- _Work required_
Give back exactly the lines that start at the one containing "Describe the element at coordinates (128, 1018)" and run to the end of the material, leaving out the pictures.
----- Material provided
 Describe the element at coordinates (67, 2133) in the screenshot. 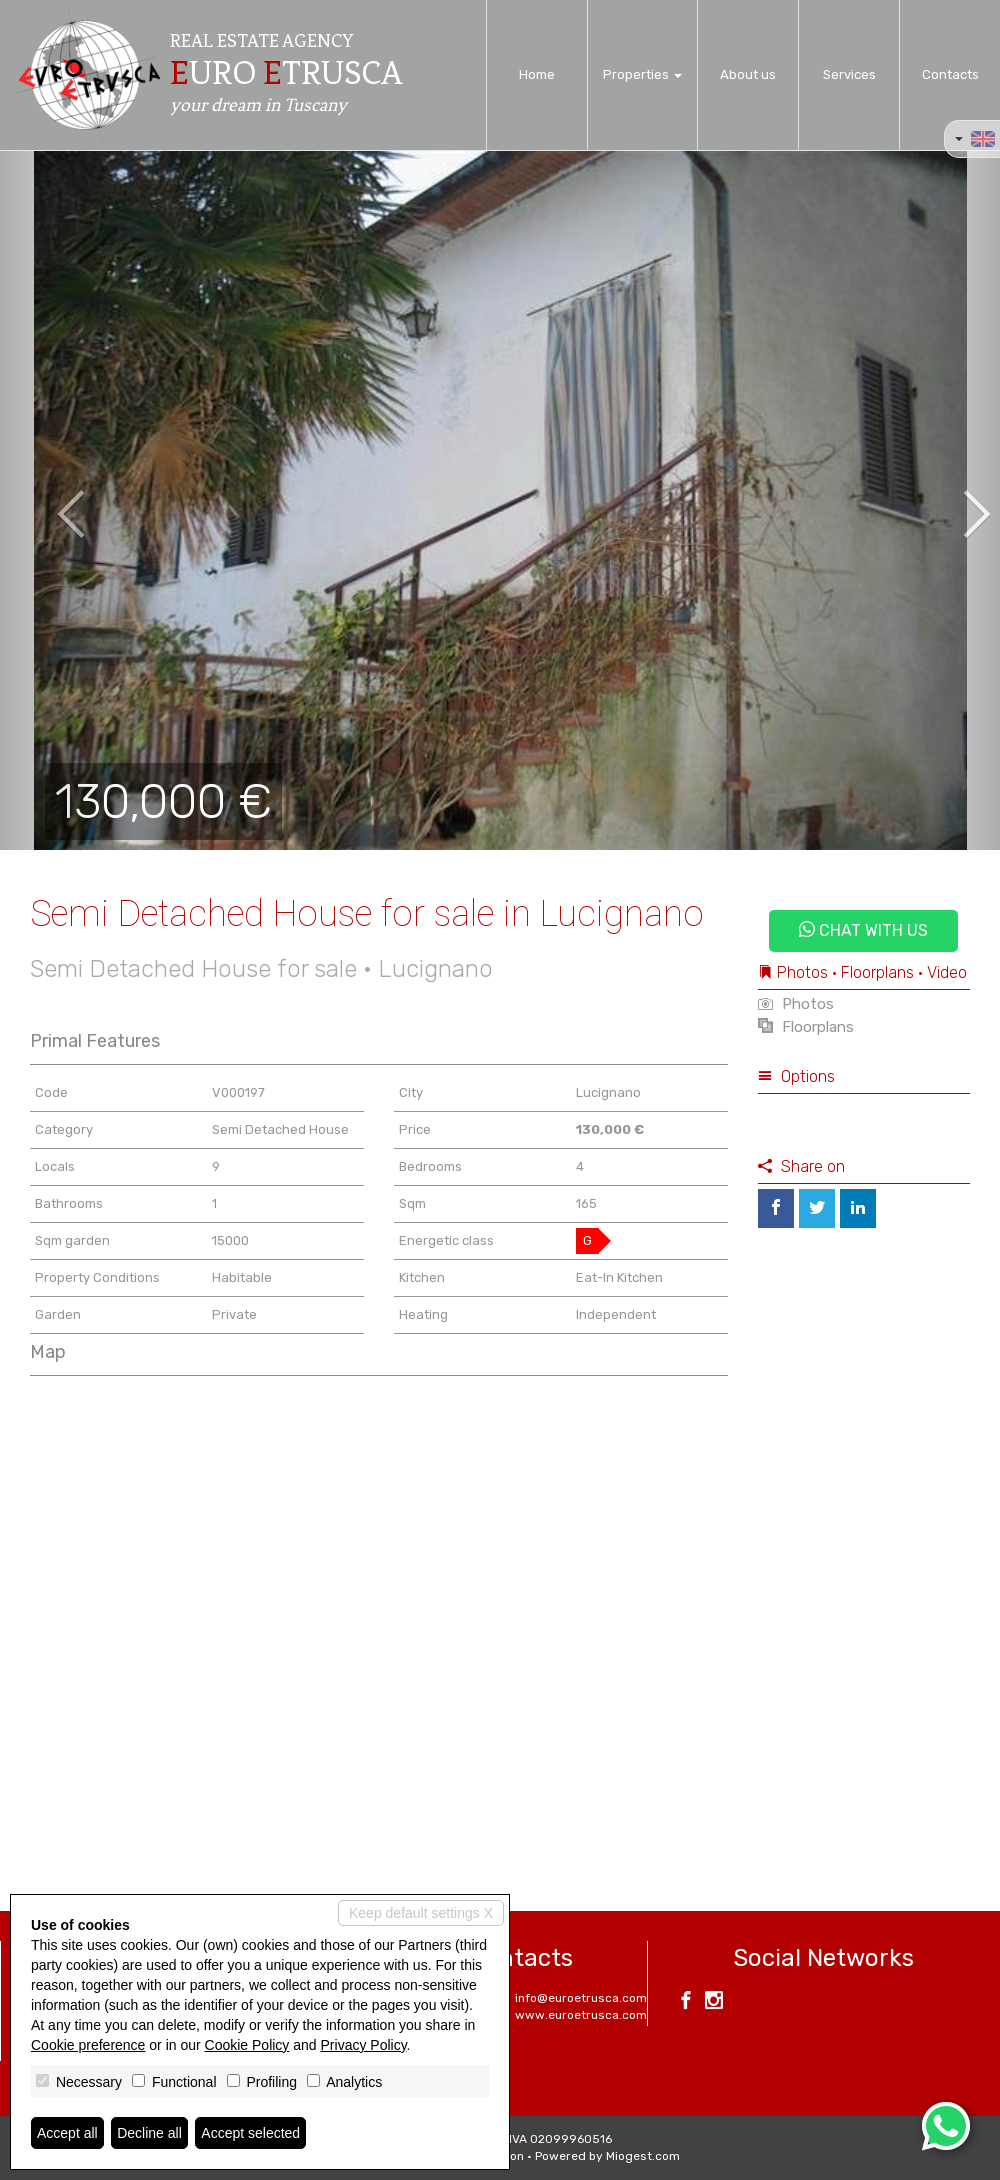

I see `Accept all` at that location.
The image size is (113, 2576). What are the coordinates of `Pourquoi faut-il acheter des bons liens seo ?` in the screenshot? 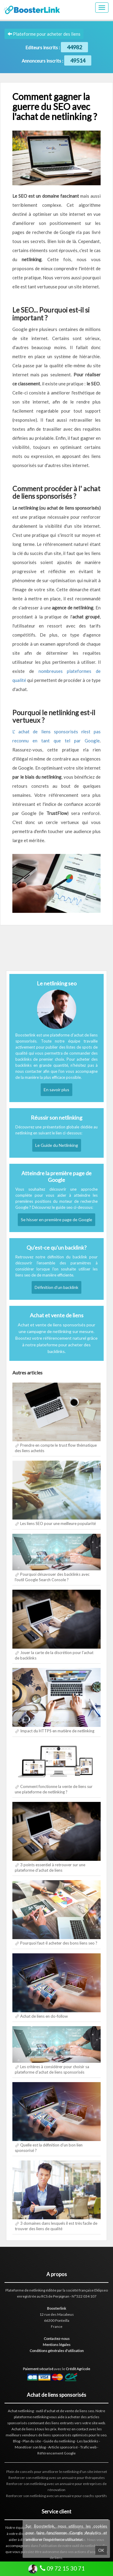 It's located at (58, 1943).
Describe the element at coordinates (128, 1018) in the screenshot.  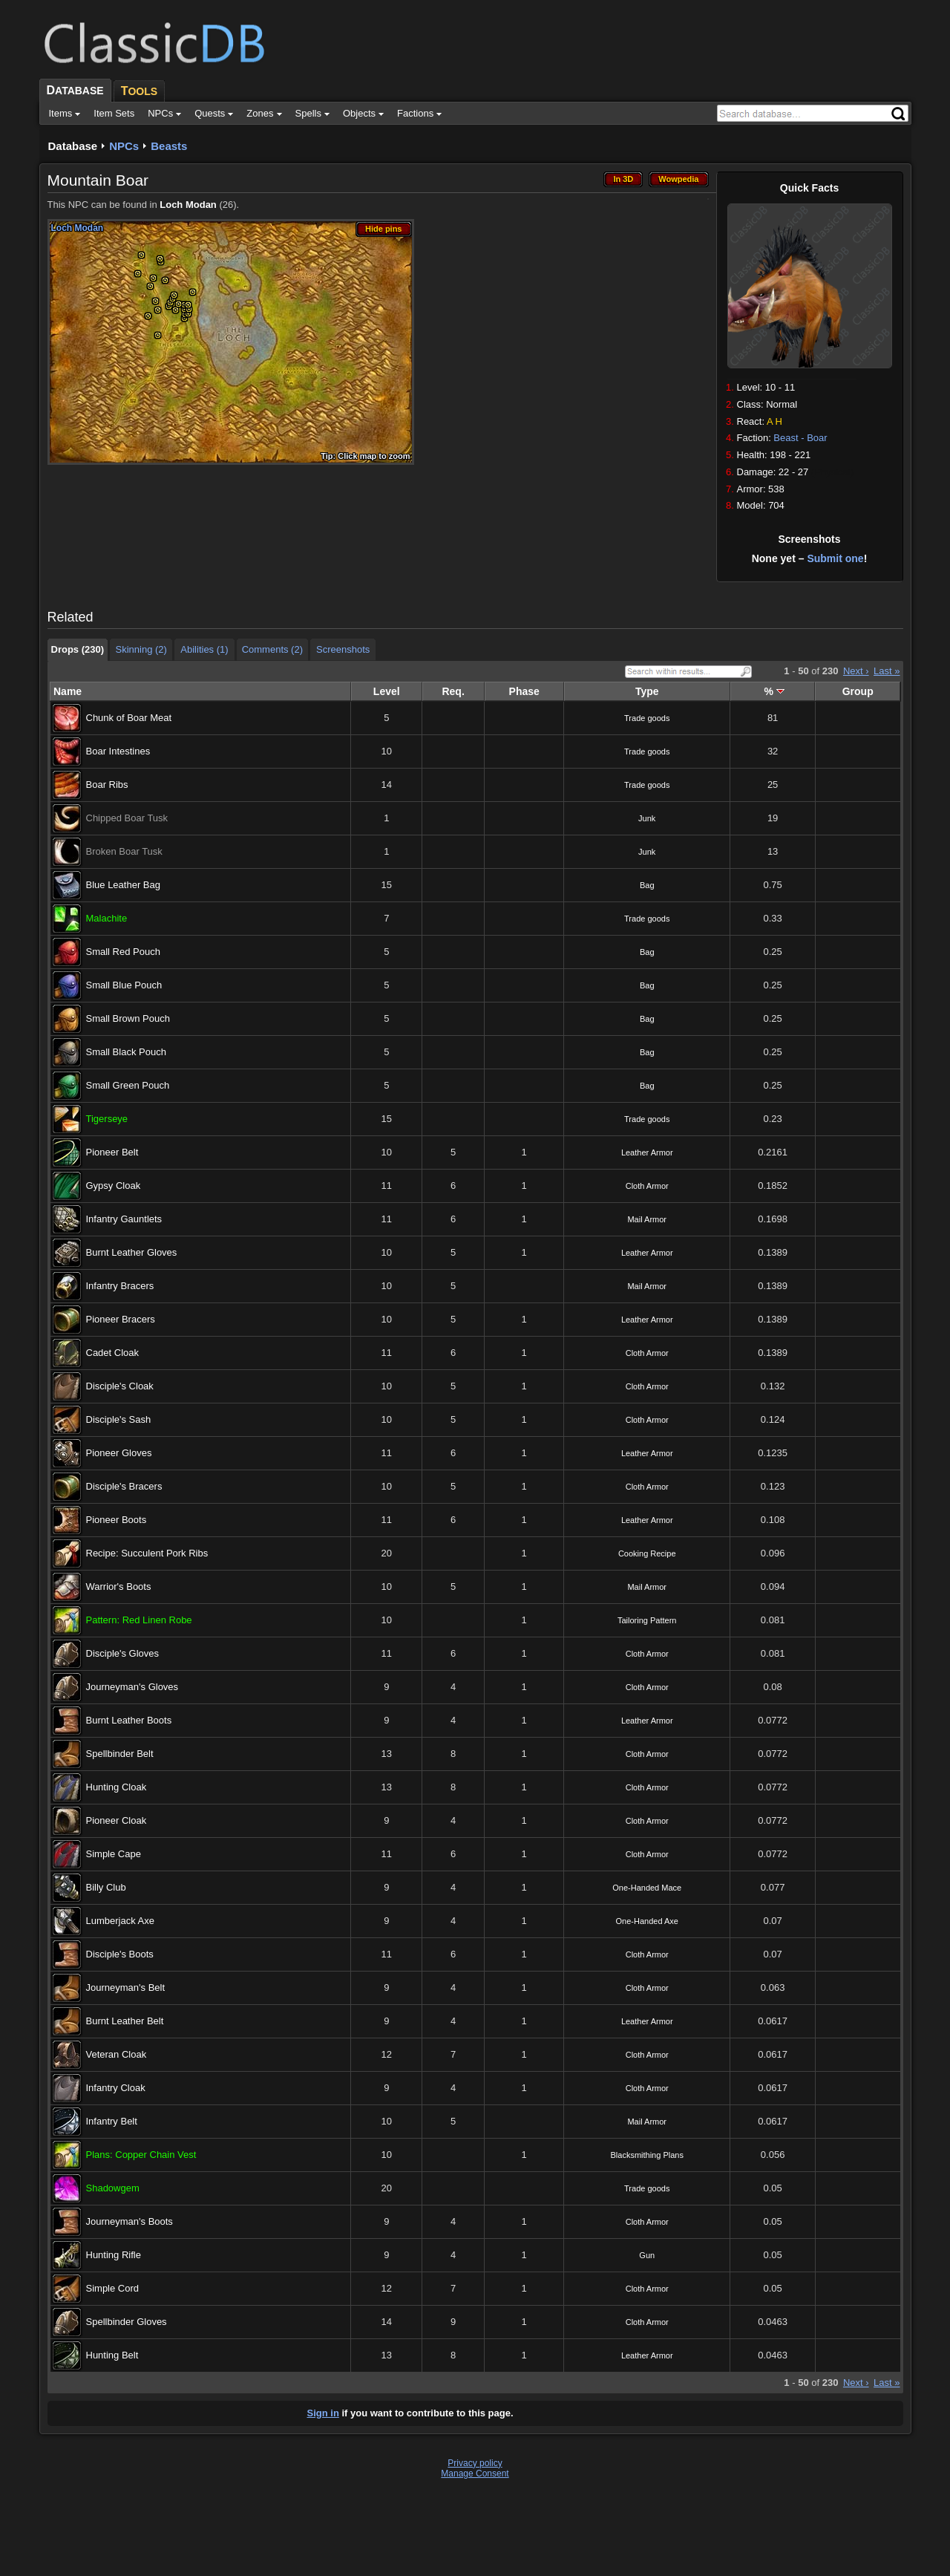
I see `Small Brown Pouch` at that location.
----------
- _Your solution_
Describe the element at coordinates (128, 1018) in the screenshot.  
I see `Small Brown Pouch` at that location.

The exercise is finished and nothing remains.